■ **Material supplied**:
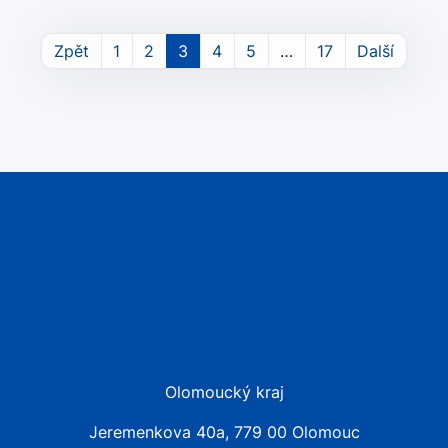
na trhu práce
Zpět
1
2
3
4
5
…
17
Další
Olomoucký kraj
Jeremenkova 40a, 779 00 Olomouc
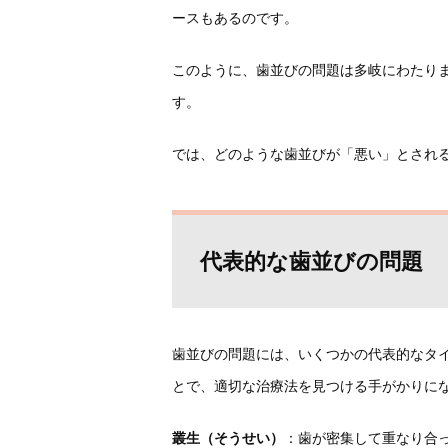
ースもあるのです。
このように、歯並びの問題は多岐にわたり
す。
では、どのような歯並びが「悪い」とされ
代表的な歯並びの問題
歯並びの問題には、いくつかの代表的なタ
とで、適切な治療法を見つける手がかりに
叢生（そうせい）
：歯が密集して重なり合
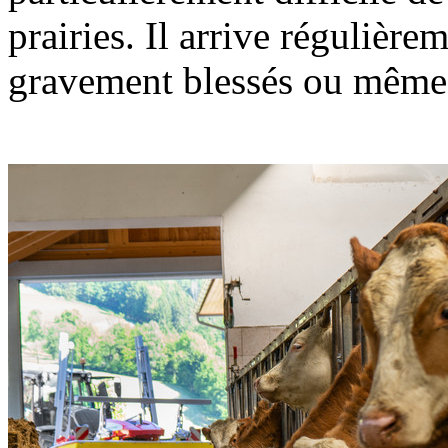
prairies. Il arrive régulièr
gravement blessés ou même 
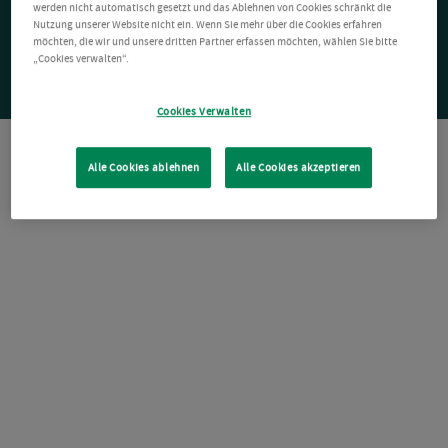
werden nicht automatisch gesetzt und das Ablehnen von Cookies schränkt die
Nutzung unserer Website nicht ein. Wenn Sie mehr über die Cookies erfahren
möchten, die wir und unsere dritten Partner erfassen möchten, wählen Sie bitte
„Cookies verwalten“.
Cookies Verwalten
Alle Cookies ablehnen
Alle Cookies akzeptieren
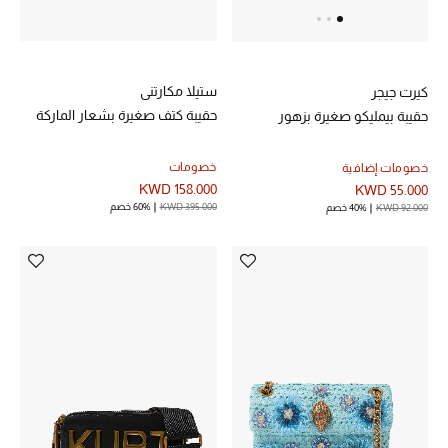
دليل مستلزمات الجمال
أبرز الماركات
ستيلا مكارتني
كيرت جيجر
حقيبة كتف صغيرة بشعار الماركة
حقيبة بيمليكو صغيرة بزهور
ماركات جديدة للجمال
خصومات
خصومات إضافية
تسوقوا أحدث الماركات
KWD 158.000
KWD 55.000
KWD 395.000
60% خصم
KWD 92.000
40% خصم
الرجال
عرض جميع المنتجات
خصومات
الهدايا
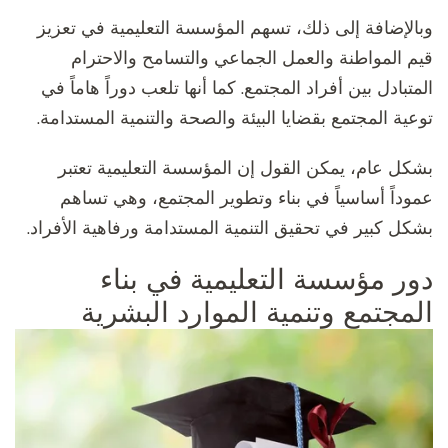
وبالإضافة إلى ذلك، تسهم المؤسسة التعليمية في تعزيز
قيم المواطنة والعمل الجماعي والتسامح والاحترام
المتبادل بين أفراد المجتمع. كما أنها تلعب دوراً هاماً في
توعية المجتمع بقضايا البيئة والصحة والتنمية المستدامة.
بشكل عام، يمكن القول إن المؤسسة التعليمية تعتبر
عموداً أساسياً في بناء وتطوير المجتمع، وهي تساهم
بشكل كبير في تحقيق التنمية المستدامة ورفاهية الأفراد.
دور مؤسسة التعليمية في بناء
المجتمع وتنمية الموارد البشرية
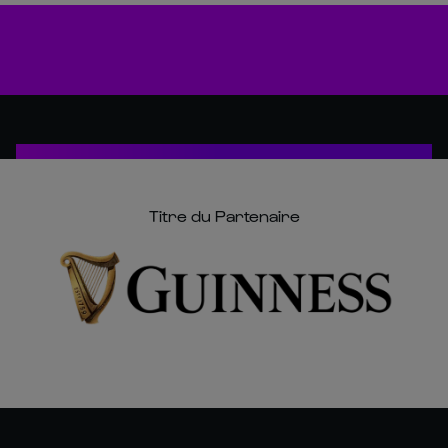
Titre du Partenaire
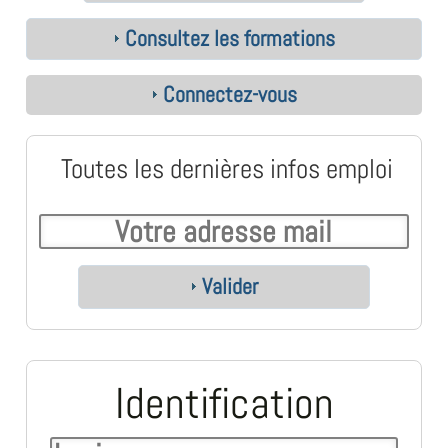
Consultez les formations
Connectez-vous
Toutes les dernières infos emploi
Valider
Identification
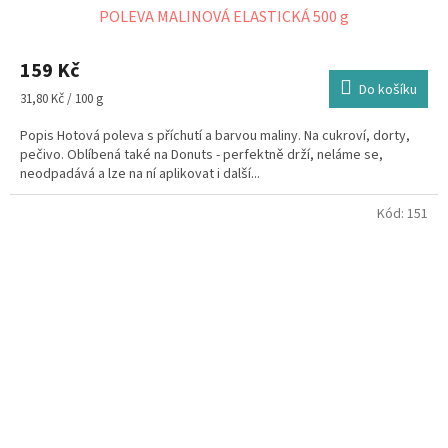
POLEVA MALINOVÁ ELASTICKÁ 500 g
159 Kč
Do košíku
Měrná
31,80 Kč / 100 g
cena:
Popis Hotová poleva s příchutí a barvou maliny. Na cukroví, dorty,
pečivo. Oblíbená také na Donuts - perfektně drží, neláme se,
neodpadává a lze na ní aplikovat i další...
Kód:
151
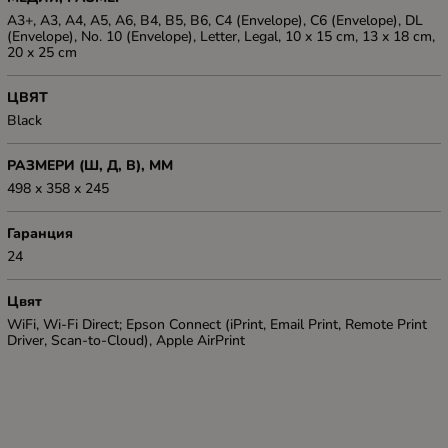
A3+, A3, A4, A5, A6, B4, B5, B6, C4 (Envelope), C6 (Envelope), DL
(Envelope), No. 10 (Envelope), Letter, Legal, 10 x 15 cm, 13 x 18 cm,
20 x 25 cm
ЦВЯТ
Black
РАЗМЕРИ (Ш, Д, В), ММ
498 x 358 x 245
Гаранция
24
Цвят
WiFi, Wi-Fi Direct; Epson Connect (iPrint, Email Print, Remote Print
Driver, Scan-to-Cloud), Apple AirPrint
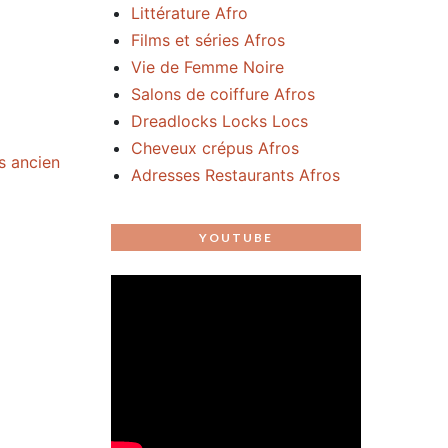
Littérature Afro
Films et séries Afros
Vie de Femme Noire
Salons de coiffure Afros
Dreadlocks Locks Locs
Cheveux crépus Afros
us ancien
Adresses Restaurants Afros
YOUTUBE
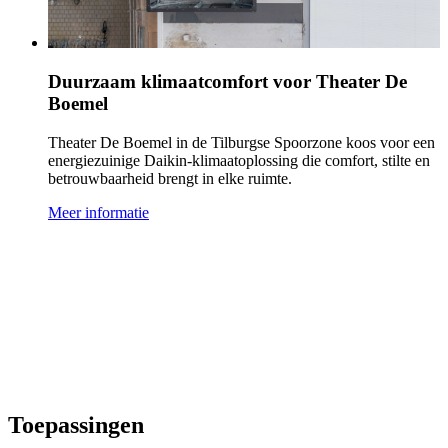
Duurzaam klimaatcomfort voor Theater De
Boemel
Theater De Boemel in de Tilburgse Spoorzone koos voor een
energiezuinige Daikin‑klimaatoplossing die comfort, stilte en
betrouwbaarheid brengt in elke ruimte.
Meer informatie
Toepassingen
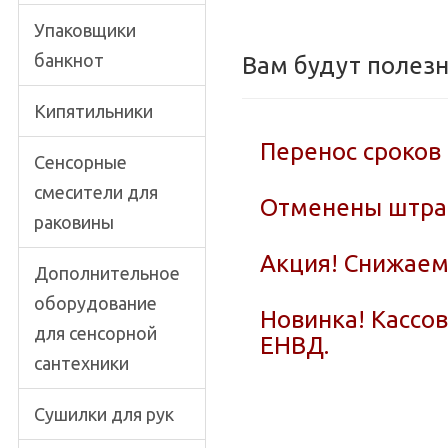
Упаковщики
банкнот
Вам будут полез
Кипятильники
Перенос сроков
Сенсорные
смесители для
Отменены штраф
раковины
Акция! Снижаем
Дополнительное
оборудование
Новинка! Кассо
для сенсорной
ЕНВД.
сантехники
Сушилки для рук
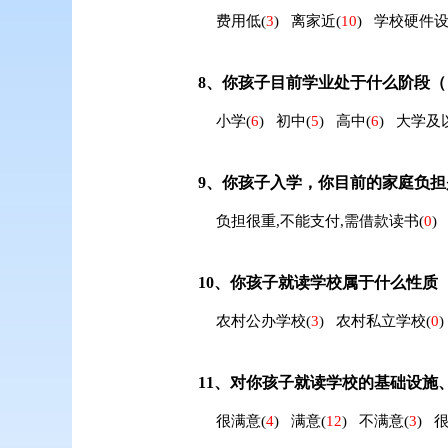
费用低
(
3
)
离家近
(
10
)
学校硬件
8、
你孩子目前学业处于什么阶段（
小学
(
6
)
初中
(
5
)
高中
(
6
)
大学及
9、
你孩子入学，你目前的家庭负担
负担很重,不能支付,需借款读书
(
0
)
10、
你孩子就读学校属于什么性质
农村公办学校
(
3
)
农村私立学校
(
0
)
11、
对你孩子就读学校的基础设施
很满意
(
4
)
满意
(
12
)
不满意
(
3
)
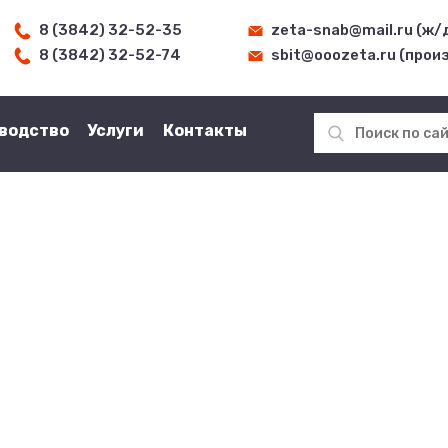
8 (3842) 32-52-35
zeta-snab@mail.ru (ж/
8 (3842) 32-52-74
sbit@ooozeta.ru (прои
водство
Услуги
Контакты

■ **Try it**: Read the entries and show each line that mentions "حقيبة".

■ **Solution for this problem**:
حقيبة كتف صغيرة بشعار الماركة
حقيبة بيمليكو صغيرة بزهور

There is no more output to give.